Pouquíssimas pessoas falam inglês na Ucrânia. O idioma oficial aqui é o ucraniano, que é bem parecido com russo. Mas todo mundo fala e entende russo. Para não se sentir um analfabeto total, ajuda muito aprender antes da viagem o alfabeto cirílico. Parece intimidador e indecifrável no começo, mas é mais fácil do que parece. Em 2011, antes de ir pra Rússia, consegui memorizar em duas semanas a equivalência das letras entre o alfabeto cirílico e o latino. Isso fez uma GRANDE diferença na viagem. Em Moscou, praticamente tudo é escrito em cirílico: placas com nomes de ruas, estações de metrô, nomes de lojas e restaurantes. Em Kiev muitas placas estão nos dois alfabetos. É possível decifrar algumas coisas escritas em cirílico, mesmo sem saber falar russo. Por exemplo, суши бар = sushi bar. aэропорт = aeroport.

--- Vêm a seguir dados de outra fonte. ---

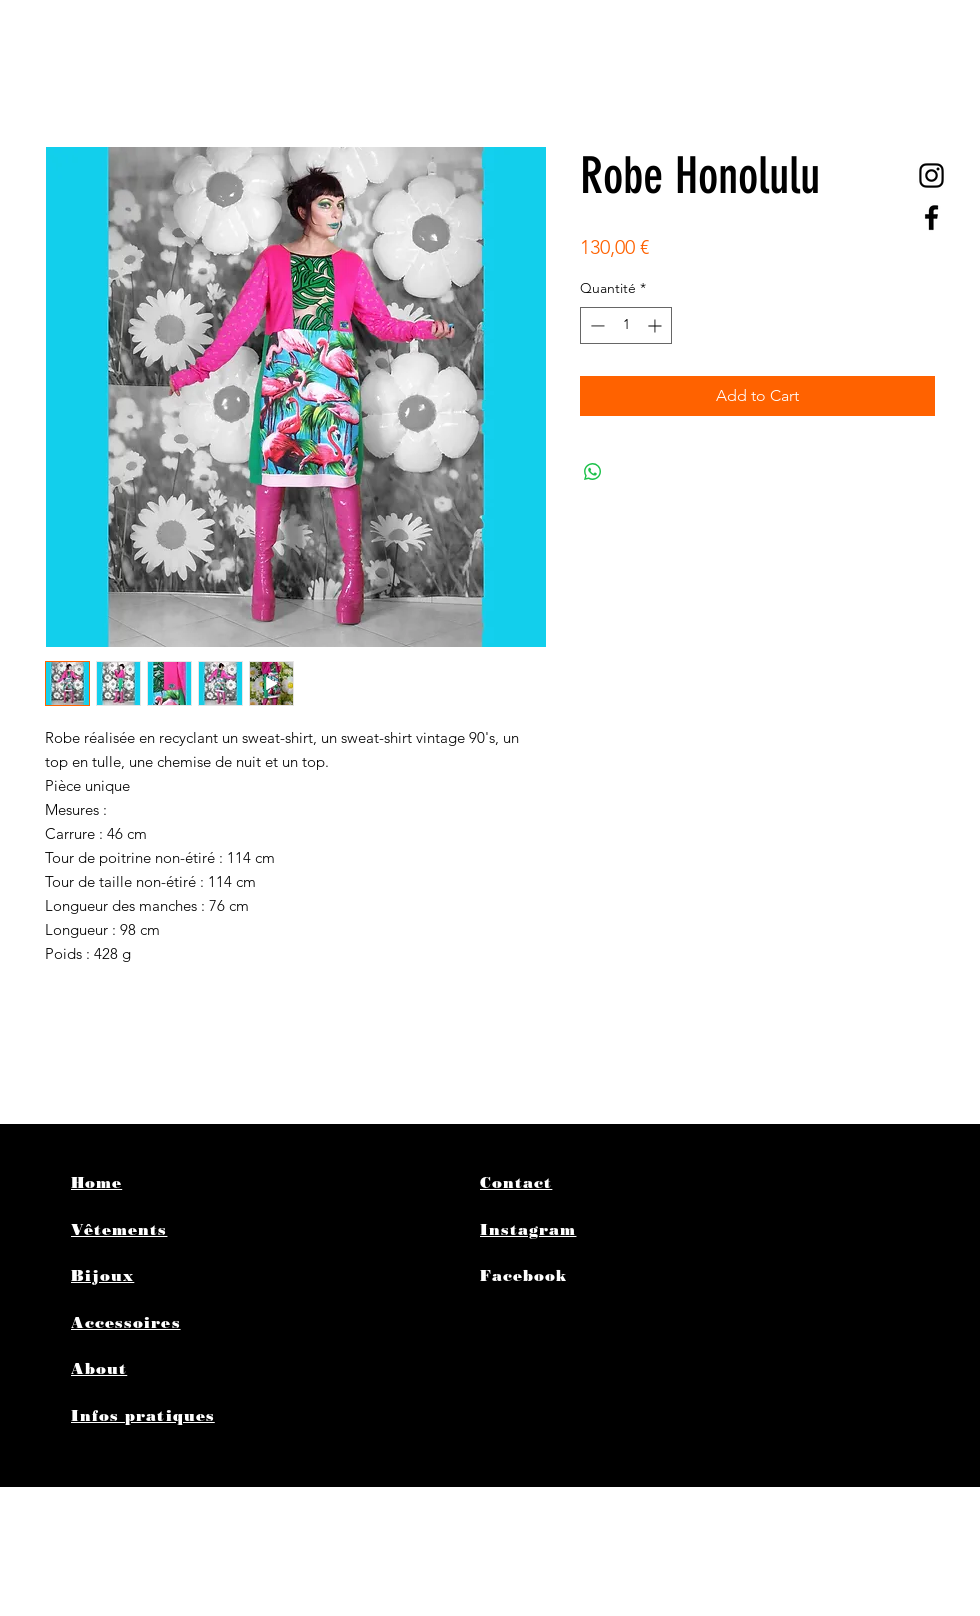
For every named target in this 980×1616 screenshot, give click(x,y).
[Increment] (656, 325)
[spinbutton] (626, 325)
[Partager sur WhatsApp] (593, 472)
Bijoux (102, 1276)
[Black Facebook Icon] (931, 217)
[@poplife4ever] (931, 175)
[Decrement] (595, 325)
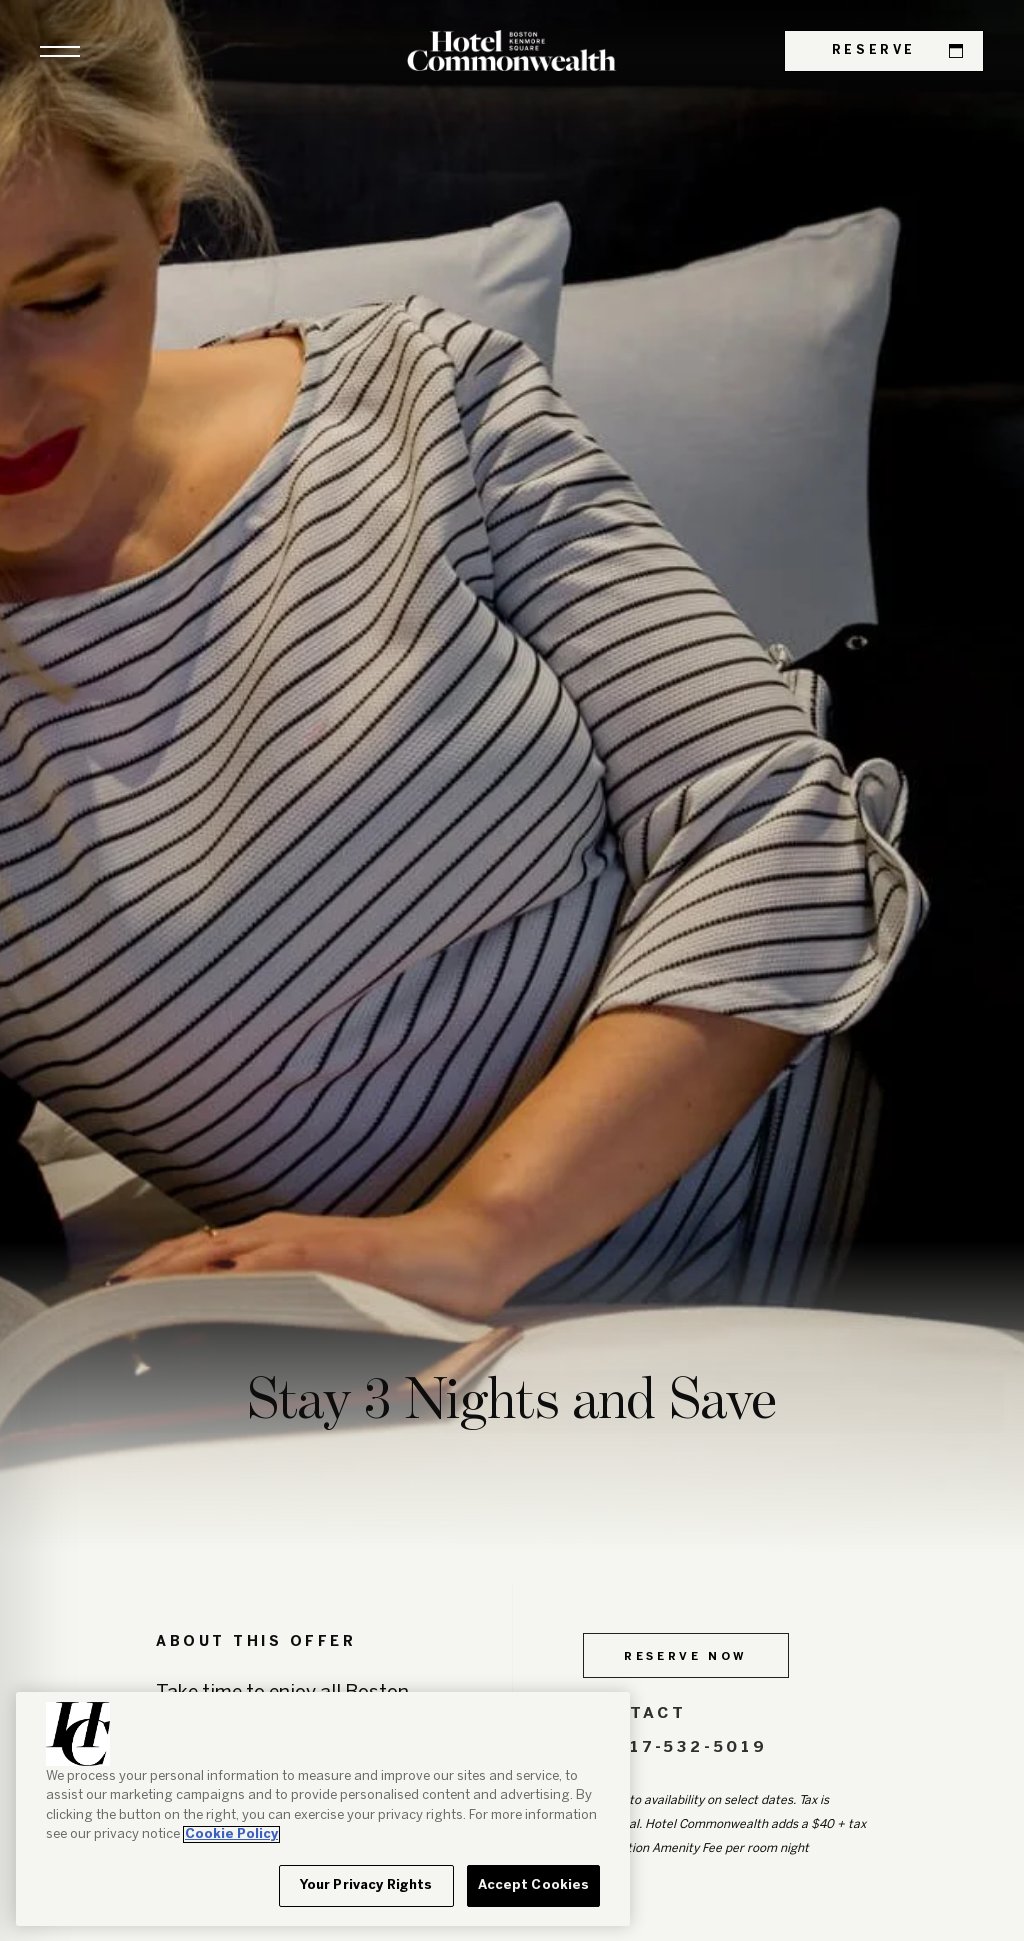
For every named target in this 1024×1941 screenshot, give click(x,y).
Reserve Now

Mesmo conhecendo o alfabeto, é bem difícil interagir com as pessoas, pedir um prato diferente no restaurante, ou pedir uma informação na rua, já que ninguém fala inglês. Saber algumas expressões básicas e tentar aprender alguma coisa de russo faz uma grande diferença numa viagem como esta.

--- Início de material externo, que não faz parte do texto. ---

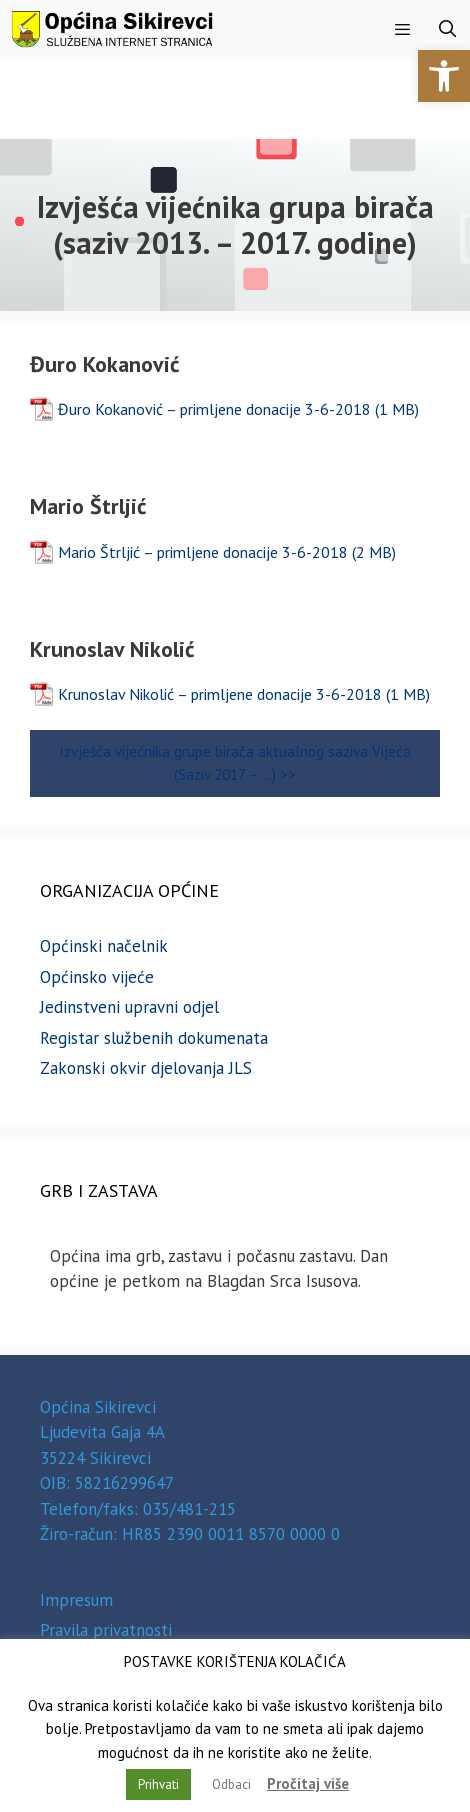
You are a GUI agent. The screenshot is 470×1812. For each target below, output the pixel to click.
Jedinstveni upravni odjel (129, 1007)
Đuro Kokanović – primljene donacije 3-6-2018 (214, 409)
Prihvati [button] (158, 1784)
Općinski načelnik (104, 946)
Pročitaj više (308, 1783)
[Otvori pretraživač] (447, 29)
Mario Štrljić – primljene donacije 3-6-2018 (203, 552)
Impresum (76, 1600)
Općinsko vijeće (97, 977)
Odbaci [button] (231, 1784)
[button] (444, 76)
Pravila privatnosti (106, 1630)
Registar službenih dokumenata (154, 1038)
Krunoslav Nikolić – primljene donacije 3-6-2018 (220, 694)
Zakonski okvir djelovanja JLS (146, 1068)
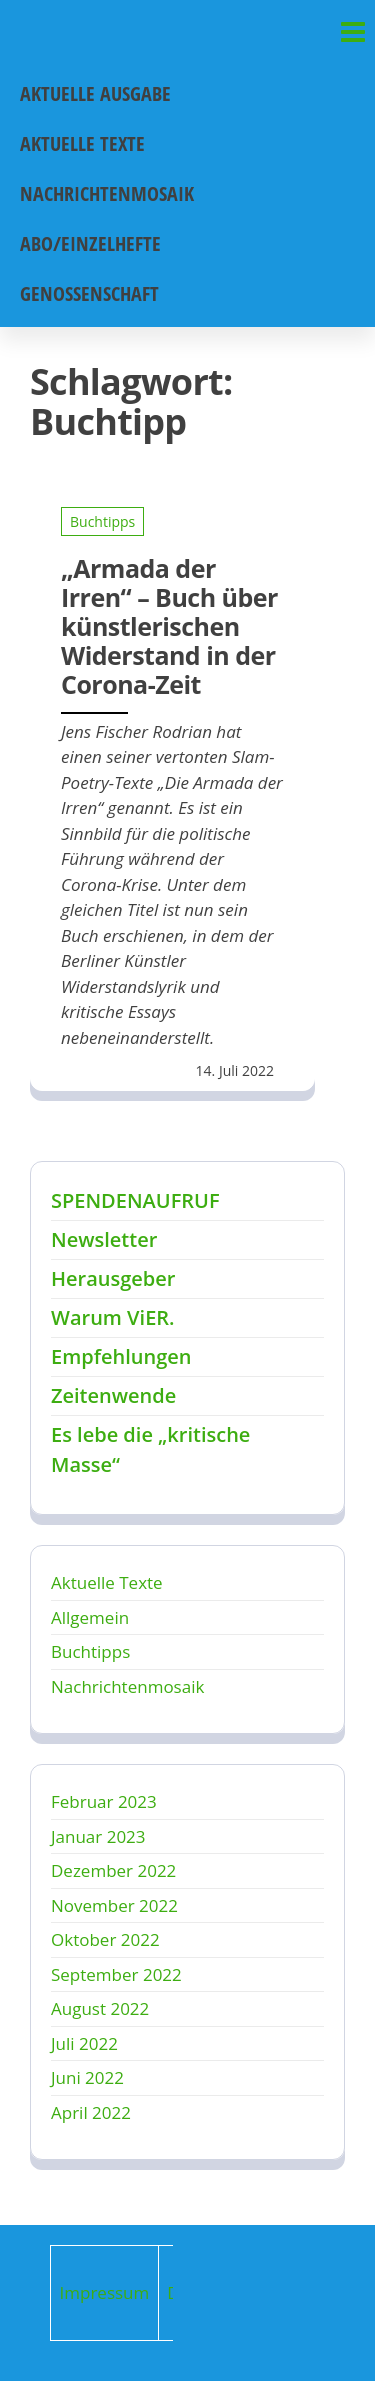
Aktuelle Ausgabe (95, 93)
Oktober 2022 (105, 1939)
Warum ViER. (113, 1317)
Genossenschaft (89, 293)
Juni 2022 (87, 2077)
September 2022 (116, 1974)
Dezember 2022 (113, 1870)
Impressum (105, 2292)
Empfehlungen (121, 1356)
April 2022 (91, 2112)
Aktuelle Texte (82, 143)
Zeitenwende (113, 1395)
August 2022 (100, 2008)
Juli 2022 (84, 2043)
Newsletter (104, 1239)
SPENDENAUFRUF (135, 1200)
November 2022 (114, 1905)
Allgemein (90, 1617)
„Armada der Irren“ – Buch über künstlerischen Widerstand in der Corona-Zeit (169, 626)
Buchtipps (102, 521)
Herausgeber (113, 1278)
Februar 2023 (104, 1801)
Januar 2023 (98, 1836)
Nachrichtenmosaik (107, 193)
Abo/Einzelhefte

Para quem se interessar, o curso do Michel Thomas em MP3 é excelente (procurem por “Michel Thomas Russian” no YouTube). Durante algumas semanas antes da viagem fiquei escutando as lições enquanto ia pro trabalho, voltava pra casa, e também quando dava minhas corridas na praia. Parece impossível no começo, mas consegui rapidamente aprender o bê-a-bá, alguns poucos verbos e um vocabulário bem básico. Já sei algumas frases de sobrevivência bastante importantes em russo, como “eu quero uma cerveja grande”, ehehehhe :) Fiquei orgulhoso comigo mesmo por conseguir me comunicar em russo aqui !! Nunca pensei que isso seria possível um dia, ehehhe. Consegui pedir informações como "gdie restoran Puzata Hata ? Eta deliko ? = onde fica o restaurante Puzata Hata ? É longe ?", e também perguntar quais eram os recheios dos crepes (shto eta ?= o que é isso ? sir=queijo, kuritsa=frango, svinina=porco)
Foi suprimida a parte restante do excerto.